The problem: Return the data below exactly, but only from the line containing "ショッピングについて (380, 1961)" through the line containing "Engraved Pens (1002, 2059)", with both of those lines included.

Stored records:
═══
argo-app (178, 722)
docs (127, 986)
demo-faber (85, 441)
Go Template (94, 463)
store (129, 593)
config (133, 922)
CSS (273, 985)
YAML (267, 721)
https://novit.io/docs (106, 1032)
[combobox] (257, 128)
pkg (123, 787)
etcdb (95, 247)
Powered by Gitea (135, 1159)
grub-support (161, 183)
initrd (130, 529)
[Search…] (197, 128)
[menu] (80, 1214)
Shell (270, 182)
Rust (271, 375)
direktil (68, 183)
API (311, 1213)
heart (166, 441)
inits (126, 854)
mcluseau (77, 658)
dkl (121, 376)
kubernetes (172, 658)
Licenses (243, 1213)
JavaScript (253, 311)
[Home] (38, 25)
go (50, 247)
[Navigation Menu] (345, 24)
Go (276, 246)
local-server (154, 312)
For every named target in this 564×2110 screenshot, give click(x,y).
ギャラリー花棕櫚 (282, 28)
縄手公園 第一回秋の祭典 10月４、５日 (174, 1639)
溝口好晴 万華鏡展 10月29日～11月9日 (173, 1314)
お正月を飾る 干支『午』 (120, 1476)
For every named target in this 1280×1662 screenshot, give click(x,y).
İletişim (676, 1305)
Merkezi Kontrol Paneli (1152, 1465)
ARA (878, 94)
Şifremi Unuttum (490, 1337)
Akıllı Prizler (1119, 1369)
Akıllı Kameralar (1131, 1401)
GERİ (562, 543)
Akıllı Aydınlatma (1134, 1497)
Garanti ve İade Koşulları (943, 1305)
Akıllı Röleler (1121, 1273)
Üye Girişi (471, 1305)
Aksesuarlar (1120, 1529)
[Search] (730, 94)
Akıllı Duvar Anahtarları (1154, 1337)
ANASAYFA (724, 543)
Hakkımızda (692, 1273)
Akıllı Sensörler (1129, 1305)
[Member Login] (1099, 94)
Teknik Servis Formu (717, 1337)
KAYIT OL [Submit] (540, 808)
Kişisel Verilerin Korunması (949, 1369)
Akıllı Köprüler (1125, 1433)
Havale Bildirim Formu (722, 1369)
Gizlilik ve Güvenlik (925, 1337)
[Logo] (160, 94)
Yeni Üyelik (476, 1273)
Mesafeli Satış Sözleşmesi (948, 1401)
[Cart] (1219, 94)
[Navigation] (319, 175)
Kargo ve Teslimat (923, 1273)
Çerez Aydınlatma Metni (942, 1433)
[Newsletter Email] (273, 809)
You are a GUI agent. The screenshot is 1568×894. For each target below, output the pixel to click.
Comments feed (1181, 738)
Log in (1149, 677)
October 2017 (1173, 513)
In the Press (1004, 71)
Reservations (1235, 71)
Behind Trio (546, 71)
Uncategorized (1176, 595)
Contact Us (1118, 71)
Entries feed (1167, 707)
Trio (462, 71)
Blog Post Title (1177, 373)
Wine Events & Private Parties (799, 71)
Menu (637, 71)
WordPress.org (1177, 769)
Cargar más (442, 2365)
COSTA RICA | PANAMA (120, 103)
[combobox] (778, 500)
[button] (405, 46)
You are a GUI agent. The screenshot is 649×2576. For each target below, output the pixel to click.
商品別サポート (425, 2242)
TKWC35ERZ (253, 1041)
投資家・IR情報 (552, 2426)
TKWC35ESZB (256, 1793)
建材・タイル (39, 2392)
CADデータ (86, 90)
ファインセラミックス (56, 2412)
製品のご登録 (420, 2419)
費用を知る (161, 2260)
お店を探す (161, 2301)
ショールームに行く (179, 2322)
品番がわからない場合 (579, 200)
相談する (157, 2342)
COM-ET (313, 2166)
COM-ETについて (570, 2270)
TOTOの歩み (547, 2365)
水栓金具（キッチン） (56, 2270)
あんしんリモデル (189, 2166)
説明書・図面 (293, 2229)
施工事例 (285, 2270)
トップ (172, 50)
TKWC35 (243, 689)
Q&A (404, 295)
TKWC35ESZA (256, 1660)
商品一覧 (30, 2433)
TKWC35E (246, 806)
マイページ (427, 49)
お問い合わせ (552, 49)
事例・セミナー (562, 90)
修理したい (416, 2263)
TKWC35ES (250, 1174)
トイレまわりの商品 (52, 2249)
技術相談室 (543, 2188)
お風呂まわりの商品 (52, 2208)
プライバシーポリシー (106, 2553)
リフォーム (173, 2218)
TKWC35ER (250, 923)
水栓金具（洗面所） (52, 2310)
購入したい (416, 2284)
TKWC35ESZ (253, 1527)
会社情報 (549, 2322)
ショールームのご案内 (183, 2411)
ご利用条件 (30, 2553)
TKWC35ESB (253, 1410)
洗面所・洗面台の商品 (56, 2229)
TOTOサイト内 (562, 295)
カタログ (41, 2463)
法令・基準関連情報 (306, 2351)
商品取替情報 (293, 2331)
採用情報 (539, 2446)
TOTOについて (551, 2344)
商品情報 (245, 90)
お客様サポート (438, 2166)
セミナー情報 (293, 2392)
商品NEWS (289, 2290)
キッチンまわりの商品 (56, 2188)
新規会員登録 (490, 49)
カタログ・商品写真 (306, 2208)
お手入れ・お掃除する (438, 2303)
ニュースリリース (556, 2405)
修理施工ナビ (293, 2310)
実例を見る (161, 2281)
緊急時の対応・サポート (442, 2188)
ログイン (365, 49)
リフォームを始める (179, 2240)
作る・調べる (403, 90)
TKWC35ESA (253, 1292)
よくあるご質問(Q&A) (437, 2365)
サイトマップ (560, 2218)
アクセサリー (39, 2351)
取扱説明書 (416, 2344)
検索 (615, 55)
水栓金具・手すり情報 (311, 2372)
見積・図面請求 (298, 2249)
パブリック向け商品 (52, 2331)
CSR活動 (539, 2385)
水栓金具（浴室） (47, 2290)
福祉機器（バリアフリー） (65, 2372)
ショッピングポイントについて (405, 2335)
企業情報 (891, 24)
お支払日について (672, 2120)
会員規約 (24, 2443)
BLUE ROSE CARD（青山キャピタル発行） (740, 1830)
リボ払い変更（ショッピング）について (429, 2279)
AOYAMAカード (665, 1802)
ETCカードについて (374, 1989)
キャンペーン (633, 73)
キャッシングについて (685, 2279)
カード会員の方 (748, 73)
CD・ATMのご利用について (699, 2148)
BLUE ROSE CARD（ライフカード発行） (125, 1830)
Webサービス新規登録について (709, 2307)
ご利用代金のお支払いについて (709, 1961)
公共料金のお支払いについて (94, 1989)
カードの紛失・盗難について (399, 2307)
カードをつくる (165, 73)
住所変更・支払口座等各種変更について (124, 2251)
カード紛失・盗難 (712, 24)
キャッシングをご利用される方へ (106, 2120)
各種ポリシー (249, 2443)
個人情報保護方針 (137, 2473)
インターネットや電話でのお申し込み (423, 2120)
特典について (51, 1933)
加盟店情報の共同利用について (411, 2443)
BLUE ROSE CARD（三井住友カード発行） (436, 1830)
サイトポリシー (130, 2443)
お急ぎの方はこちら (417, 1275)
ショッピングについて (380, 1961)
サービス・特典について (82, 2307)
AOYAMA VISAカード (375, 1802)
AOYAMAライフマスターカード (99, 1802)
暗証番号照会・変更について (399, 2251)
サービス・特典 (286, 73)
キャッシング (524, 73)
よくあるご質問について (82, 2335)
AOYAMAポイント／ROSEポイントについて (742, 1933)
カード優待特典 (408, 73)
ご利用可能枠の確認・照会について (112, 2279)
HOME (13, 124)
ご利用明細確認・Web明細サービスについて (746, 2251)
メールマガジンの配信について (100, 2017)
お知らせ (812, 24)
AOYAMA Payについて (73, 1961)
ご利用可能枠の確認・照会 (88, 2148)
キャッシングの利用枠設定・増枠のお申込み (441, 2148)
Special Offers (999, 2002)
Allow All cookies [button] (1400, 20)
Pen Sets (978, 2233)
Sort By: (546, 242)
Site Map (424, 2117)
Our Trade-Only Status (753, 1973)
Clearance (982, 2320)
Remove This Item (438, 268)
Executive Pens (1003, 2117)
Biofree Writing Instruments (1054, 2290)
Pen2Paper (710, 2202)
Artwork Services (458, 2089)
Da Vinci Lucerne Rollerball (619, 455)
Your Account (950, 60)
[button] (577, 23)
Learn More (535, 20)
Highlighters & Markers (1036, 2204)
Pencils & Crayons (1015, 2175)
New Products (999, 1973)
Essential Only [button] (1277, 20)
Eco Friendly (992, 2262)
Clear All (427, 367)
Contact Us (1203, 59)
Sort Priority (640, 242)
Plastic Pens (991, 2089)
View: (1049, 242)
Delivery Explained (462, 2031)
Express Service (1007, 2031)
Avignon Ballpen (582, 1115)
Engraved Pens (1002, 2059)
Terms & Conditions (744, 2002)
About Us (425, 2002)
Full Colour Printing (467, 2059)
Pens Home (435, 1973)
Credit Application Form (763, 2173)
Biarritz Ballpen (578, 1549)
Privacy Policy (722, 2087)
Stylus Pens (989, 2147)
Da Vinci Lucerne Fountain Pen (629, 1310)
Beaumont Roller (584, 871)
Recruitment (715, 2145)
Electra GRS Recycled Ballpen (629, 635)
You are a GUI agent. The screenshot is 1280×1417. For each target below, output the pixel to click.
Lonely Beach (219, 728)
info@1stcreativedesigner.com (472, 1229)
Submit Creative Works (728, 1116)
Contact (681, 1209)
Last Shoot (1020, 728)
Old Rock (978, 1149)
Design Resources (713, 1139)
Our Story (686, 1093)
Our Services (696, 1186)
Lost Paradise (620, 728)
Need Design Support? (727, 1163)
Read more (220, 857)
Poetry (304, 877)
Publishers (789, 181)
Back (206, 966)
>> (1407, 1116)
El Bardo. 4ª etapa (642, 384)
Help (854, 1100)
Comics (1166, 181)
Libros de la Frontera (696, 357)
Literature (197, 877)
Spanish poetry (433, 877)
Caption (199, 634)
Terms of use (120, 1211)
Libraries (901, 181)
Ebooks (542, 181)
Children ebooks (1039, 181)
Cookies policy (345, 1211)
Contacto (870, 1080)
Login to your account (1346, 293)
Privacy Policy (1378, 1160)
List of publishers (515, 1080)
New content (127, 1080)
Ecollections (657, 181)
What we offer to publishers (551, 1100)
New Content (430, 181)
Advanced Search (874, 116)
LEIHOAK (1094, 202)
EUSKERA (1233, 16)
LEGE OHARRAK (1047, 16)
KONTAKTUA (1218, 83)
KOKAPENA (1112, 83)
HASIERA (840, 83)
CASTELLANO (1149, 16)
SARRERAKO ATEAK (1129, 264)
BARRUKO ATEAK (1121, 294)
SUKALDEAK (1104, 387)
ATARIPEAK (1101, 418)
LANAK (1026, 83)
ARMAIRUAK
═══
Response box:
ショッピングについて (380, 1961)
サービス・特典について (82, 2307)
AOYAMA VISAカード (375, 1802)
AOYAMAライフマスターカード (99, 1802)
暗証番号照会・変更について (399, 2251)
サービス・特典 (286, 73)
キャッシング (524, 73)
よくあるご質問について (82, 2335)
AOYAMAポイント／ROSEポイントについて (742, 1933)
カード優待特典 (408, 73)
ご利用可能枠の確認・照会について (112, 2279)
HOME (13, 124)
ご利用明細確認・Web明細サービスについて (746, 2251)
メールマガジンの配信について (100, 2017)
お知らせ (812, 24)
AOYAMA Payについて (73, 1961)
ご利用可能枠の確認・照会 (88, 2148)
キャッシングの利用枠設定・増枠のお申込み (441, 2148)
Special Offers (999, 2002)
Allow All cookies [button] (1400, 20)
Pen Sets (978, 2233)
Sort By: (546, 242)
Site Map (424, 2117)
Our Trade-Only Status (753, 1973)
Clearance (982, 2320)
Remove This Item (438, 268)
Executive Pens (1003, 2117)
Biofree Writing Instruments (1054, 2290)
Pen2Paper (710, 2202)
Artwork Services (458, 2089)
Da Vinci Lucerne Rollerball (619, 455)
Your Account (950, 60)
[button] (577, 23)
Learn More (535, 20)
Highlighters & Markers (1036, 2204)
Pencils & Crayons (1015, 2175)
New Products (999, 1973)
Essential Only [button] (1277, 20)
Eco Friendly (992, 2262)
Clear All (427, 367)
Contact Us (1203, 59)
Sort Priority (640, 242)
Plastic Pens (991, 2089)
View: (1049, 242)
Delivery Explained (462, 2031)
Express Service (1007, 2031)
Avignon Ballpen (582, 1115)
Engraved Pens (1002, 2059)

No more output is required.